* **Exercise description**
Only the lines holding "Klänning" are wanted; find them in the listing and return each one.
════════
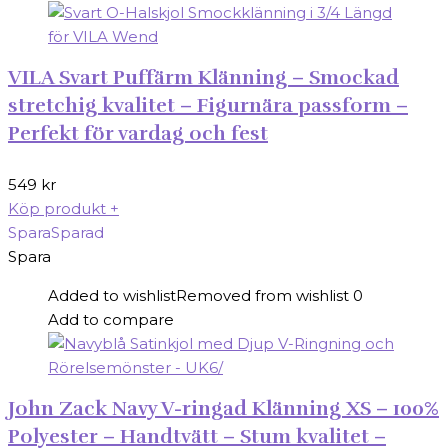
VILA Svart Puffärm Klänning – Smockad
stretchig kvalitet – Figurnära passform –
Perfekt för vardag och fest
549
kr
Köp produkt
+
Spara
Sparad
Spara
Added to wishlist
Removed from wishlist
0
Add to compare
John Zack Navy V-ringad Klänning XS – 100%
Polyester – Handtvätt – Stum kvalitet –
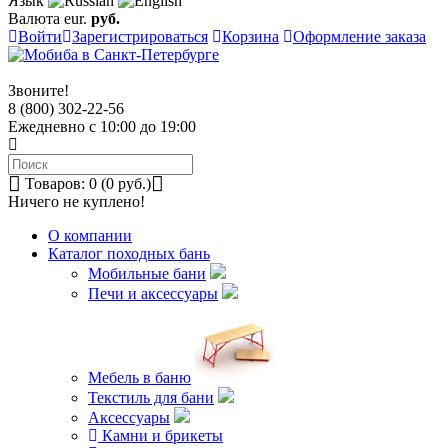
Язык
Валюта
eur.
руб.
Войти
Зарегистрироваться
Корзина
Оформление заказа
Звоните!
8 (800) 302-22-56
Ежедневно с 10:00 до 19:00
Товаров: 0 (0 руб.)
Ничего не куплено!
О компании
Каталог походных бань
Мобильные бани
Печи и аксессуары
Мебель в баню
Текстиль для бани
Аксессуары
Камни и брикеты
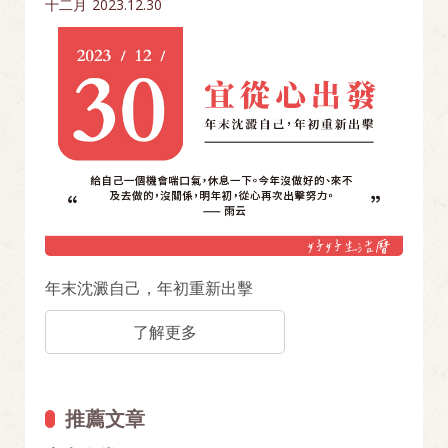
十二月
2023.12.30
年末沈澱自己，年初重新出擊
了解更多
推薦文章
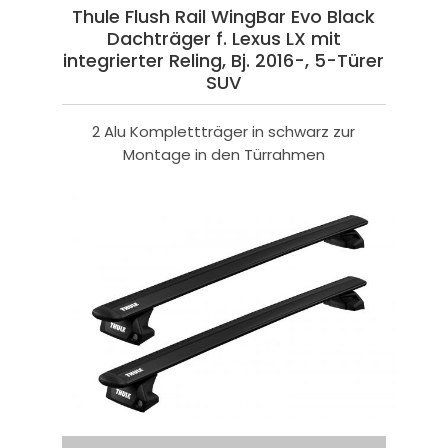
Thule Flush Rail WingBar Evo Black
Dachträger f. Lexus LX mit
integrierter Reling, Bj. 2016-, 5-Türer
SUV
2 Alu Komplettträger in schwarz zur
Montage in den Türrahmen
════════
* **Response to the task**
VILA Svart Puffärm Klänning – Smockad
John Zack Navy V-ringad Klänning XS – 100%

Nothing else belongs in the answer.